Menciptakan lebih banyak nuansa
Secara proaktif menargetkan konten yang bagus hanya setengah dari cerita. Meskipun mudah untuk berpihak pada penerbit ketika konten bagus diblokir, seperti biasa, masalahnya jauh lebih kompleks.
Merek telah mencatat bahwa rencana mereka diinformasikan oleh data yang memperingatkan terhadap berita keras dan konten yang memecah belah untuk menjaga reputasi merek mereka.
Dan lebih buruk lagi, jika mereka mengiklankan, katakanlah, artikel Black Lives Matter dengan materi iklan untuk "mode musim gugur 50%", mereka tampil sebagai tidak berperasaan dan mementingkan diri sendiri. Jadi, banyak merek merasa kalah-kalah yang tidak sepadan dengan kerja ekstranya.
Ketika cookie hilang, mereka akan membutuhkan cara untuk menentukan cara menemukan audiens mereka ketika mereka tidak lagi dapat hanya menargetkan perilaku mereka. Merek harus bekerja sama dengan penerbit sekarang untuk membuat rangkaian sinyal kontekstual yang jauh lebih kaya untuk ditargetkan.
YouTube menawarkan contoh yang bagus. Situs ini memiliki jutaan titik data yang dapat digunakan untuk penargetan kontekstual yang sangat akurat.
Mereka menyediakan metadata, transkrip audio, dan komentar untuk setiap video.

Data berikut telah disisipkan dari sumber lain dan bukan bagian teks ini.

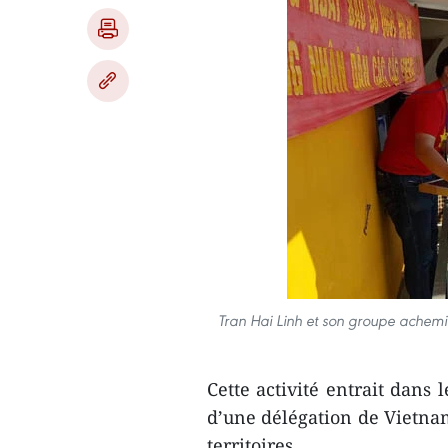
Tran Hai Linh et son groupe achemin
Cette activité entrait dans 
d’une délégation de Vietnam
territoires.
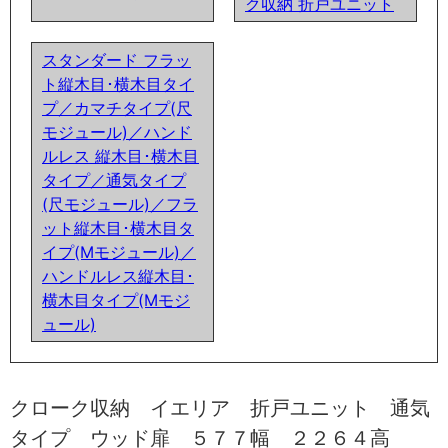
ク収納 折戸ユニット
スタンダード フラッ
ト縦木目･横木目タイ
プ／カマチタイプ(尺
モジュール)／ハンド
ルレス 縦木目･横木目
タイプ／通気タイプ
(尺モジュール)／フラ
ット縦木目･横木目タ
イプ(Mモジュール)／
ハンドルレス縦木目･
横木目タイプ(Mモジ
ュール)
クローク収納 イエリア 折戸ユニット 通気
タイプ ウッド扉 ５７７幅 ２２６４高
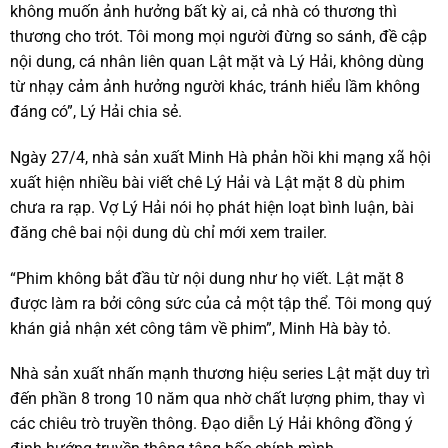
không muốn ảnh hưởng bất kỳ ai, cả nhà có thương thì
thương cho trót. Tôi mong mọi người đừng so sánh, đề cập
nội dung, cá nhân liên quan Lật mặt và Lý Hải, không dùng
từ nhạy cảm ảnh hưởng người khác, tránh hiểu lầm không
đáng có”, Lý Hải chia sẻ.
Ngày 27/4, nhà sản xuất Minh Hà phản hồi khi mạng xã hội
xuất hiện nhiều bài viết chê Lý Hải và Lật mặt 8 dù phim
chưa ra rạp. Vợ Lý Hải nói họ phát hiện loạt bình luận, bài
đăng chê bai nội dung dù chỉ mới xem trailer.
“Phim không bắt đầu từ nội dung như họ viết. Lật mặt 8
được làm ra bởi công sức của cả một tập thể. Tôi mong quý
khán giả nhận xét công tâm về phim”, Minh Hà bày tỏ.
Nhà sản xuất nhấn mạnh thương hiệu series Lật mặt duy trì
đến phần 8 trong 10 năm qua nhờ chất lượng phim, thay vì
các chiêu trò truyền thông. Đạo diễn Lý Hải không đồng ý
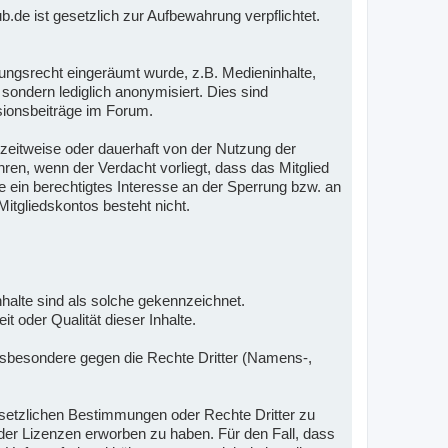
e ist gesetzlich zur Aufbewahrung verpflichtet.
ungsrecht eingeräumt wurde, z.B. Medieninhalte,
sondern lediglich anonymisiert. Dies sind
sionsbeiträge im Forum.
r zeitweise oder dauerhaft von der Nutzung der
en, wenn der Verdacht vorliegt, dass das Mitglied
 ein berechtigtes Interesse an der Sperrung bzw. an
itgliedskontos besteht nicht.
 Inhalte sind als solche gekennzeichnet.
t oder Qualität dieser Inhalte.
 insbesondere gegen die Rechte Dritter (Namens-,
gesetzlichen Bestimmungen oder Rechte Dritter zu
n oder Lizenzen erworben zu haben. Für den Fall, dass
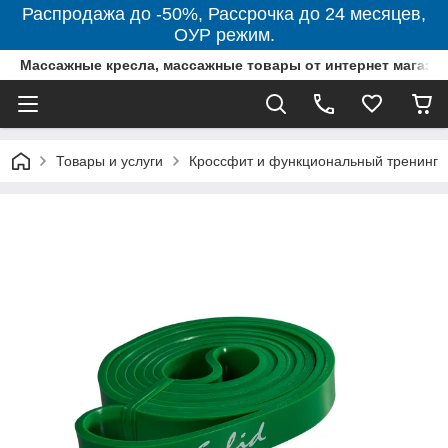
Распродажа до -50%, Рассрочка до 24 месяцев,
ОУР режим.
Массажные кресла, массажные товары от интернет магази
Товары и услуги
Кроссфит и функциональный тренинг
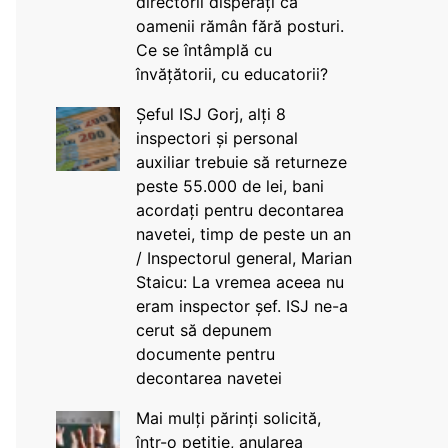
directorii disperați că
oamenii rămân fără posturi.
Ce se întâmplă cu
învățătorii, cu educatorii?
Șeful ISJ Gorj, alți 8
inspectori și personal
auxiliar trebuie să returneze
peste 55.000 de lei, bani
acordați pentru decontarea
navetei, timp de peste un an
/ Inspectorul general, Marian
Staicu: La vremea aceea nu
eram inspector șef. ISJ ne-a
cerut să depunem
documente pentru
decontarea navetei
Mai mulți părinți solicită,
într-o petiție, anularea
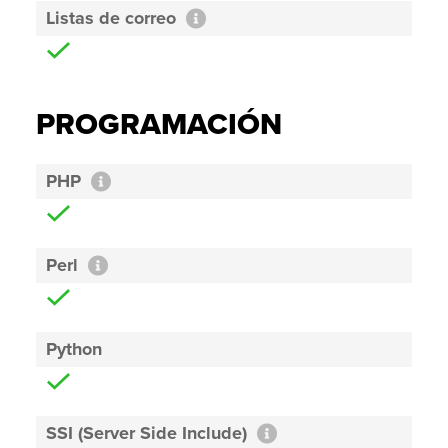
Listas de correo
PROGRAMACIÓN
PHP
Perl
Python
SSI (Server Side Include)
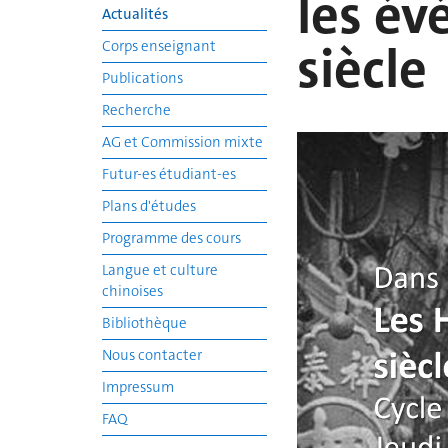
les év
Actualités
siècle
Corps enseignant
Publications
Recherche
AG et Commission mixte
Futur-es étudiant-es
Plans d'études
Programme des cours
Langue et culture
chinoises
Bibliothèque
Nous contacter
Impressum
FAQ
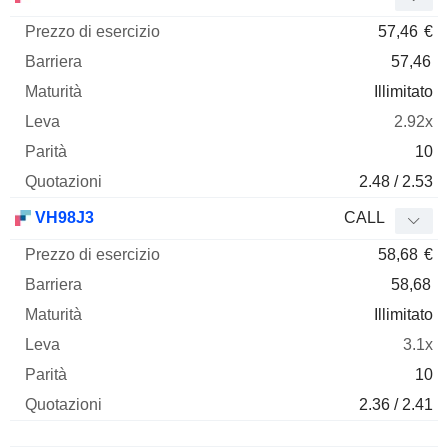
57,46
€
57,46
Illimitato
2.92x
10
2.48 / 2.53
VH98J3
CALL
58,68
€
58,68
Illimitato
3.1x
10
2.36 / 2.41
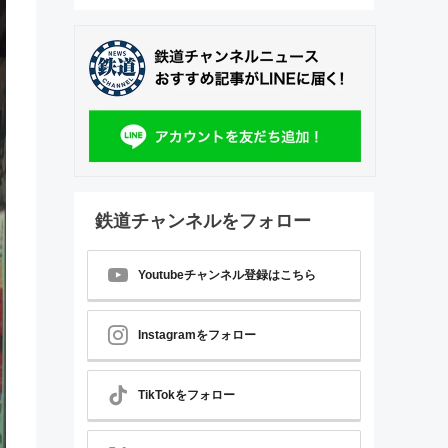
鉄道チャンネルをフォロー
Youtubeチャンネル登録はこちら
Instagramをフォロー
TikTokをフォロー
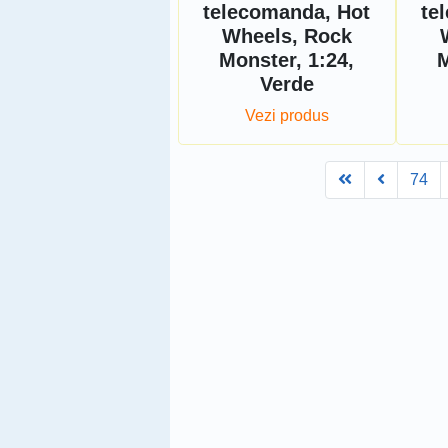
telecomanda, Hot
te
Wheels, Rock
Monster, 1:24,
M
Verde
Vezi produs
First
Prev
74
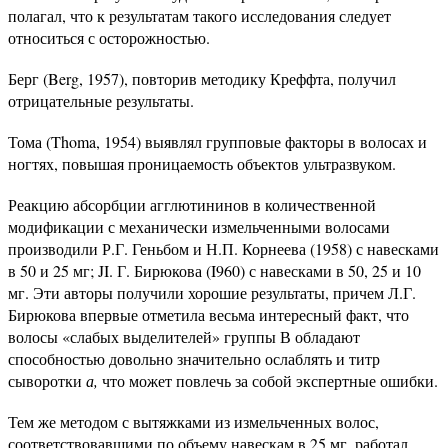
полагал, что к результатам такого исследования следует
относиться с осторожностью.
Берг (Berg, 1957), повторив методику Креффта, получил
отрицательные результаты.
Тома (Thoma, 1954) выявлял групповые факторы в волосах и
ногтях, повышая проницаемость объектов ультразвуком.
Реакцию абсорбции агглютининов в количественной
модификации с механически измельченными волосами
производили Р.Г. Геньбом и Н.П. Корнеева (1958) с навесками
в 50 и 25 мг; JI. Г. Бирюкова (I960) с навесками в 50, 25 и 10
мг. Эти авторы получили хорошие результаты, причем Л.Г.
Бирюкова впервые отметила весьма интересный факт, что
волосы «слабых выделителей» группы В обладают
способностью довольно значительно ослаблять и титр
сыворотки
а,
что может повлечь за собой экспертные ошибки.
Тем же методом с вытяжками из измельченных волос,
соответствовавшими по объему навескам в 25 мг, работал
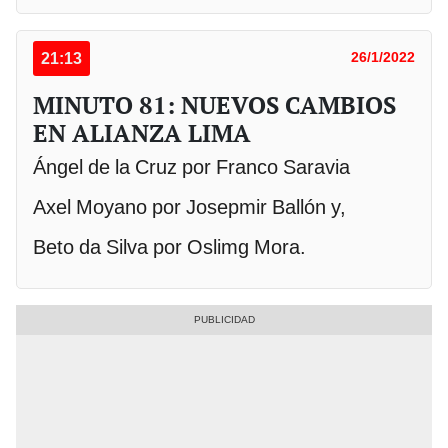
21:13
26/1/2022
MINUTO 81: NUEVOS CAMBIOS
EN ALIANZA LIMA
Ángel de la Cruz por Franco Saravia
Axel Moyano por Josepmir Ballón y,
Beto da Silva por Oslimg Mora.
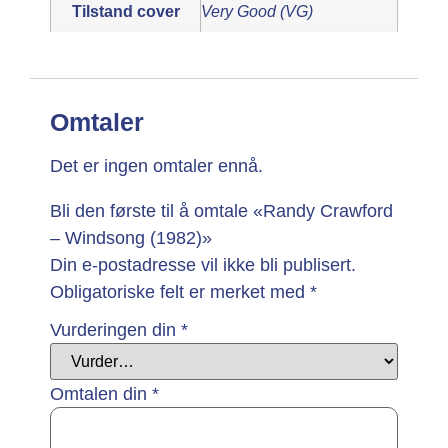
Tilstand cover
Very Good (VG)
Omtaler
Det er ingen omtaler ennå.
Bli den første til å omtale «Randy Crawford
– Windsong (1982)»
Din e-postadresse vil ikke bli publisert.
Obligatoriske felt er merket med
*
Vurderingen din
*
Omtalen din
*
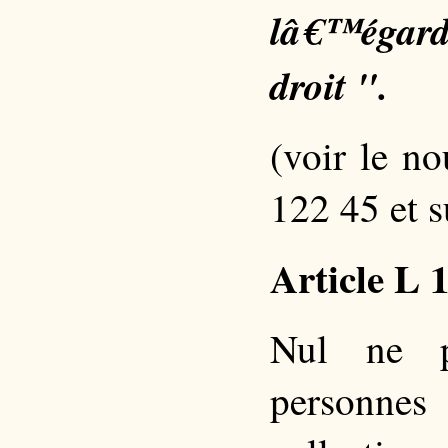
lâ€™égard 
droit ".
(voir le n
122 45 et s
Article L 
Nul ne p
personnes 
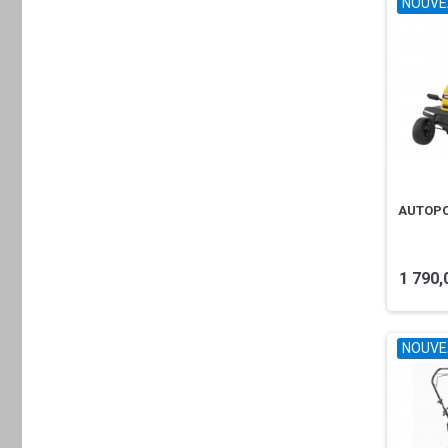
NOUVE
AUTOPO
1 790,
NOUVE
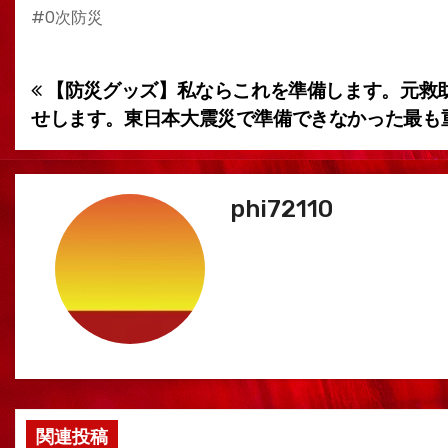
#0次防災
【防災グッズ】私ならこれを準備します。元救
投
せします。東日本大震災で準備できなかった最も
稿
ナ
phi72110
ビ
ゲ
ー
シ
ョ
ン
関連投稿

Merek pada dasarnya dapat membuat ulang penargetan audiens menggunakan data ini – bukan dengan daftar blokir, tetapi dengan penargetan kontekstual proaktif.
Penerbit belum terlalu fokus pada menampilkan data serupa untuk situs mereka sendiri, terutama karena mata uang web terbuka adalah penargetan audiens berbasis cookie.
Tetapi dengan data kontekstual yang jauh lebih terperinci, mereka dapat lolos dari daftar blokir.
Merek akan memiliki opsi untuk menentukan apakah artikel coronavirus atau Black Lives Matter sengaja menghasut dan layak untuk dihindari, atau apakah itu sebenarnya cerita yang informatif atau bahkan membangkitkan semangat – dan dengan demikian menargetkan secara efektif.
Ini adalah masalah yang mendesak, tidak hanya untuk praktik diskriminatif yang jelas yang dilanggengkan oleh industri kami, tetapi juga untuk masa depan penargetan audiens ketika cookie tidak ada lagi.
Sebuah studi baru-baru ini oleh Ascend2 menunjukkan bahwa 73% pemasar merasa bahwa penargetan audiens adalah taktik yang paling efektif dibandingkan dengan hanya 26% untuk penargetan kontekstual.
Penargetan audiens berfungsi di situs taman bertembok, yang bersaing dengan penerbit berkualitas.
Akankah penerbit menunggu hingga cookie hilang sebelum mereka menyadari bahwa mereka perlu membuat alternatif penargetan yang dapat mencapai hal serupa? Penargetan kontekstual yang lebih bernuansa tentu merupakan salah satu opsi penting untuk dipertimbangkan.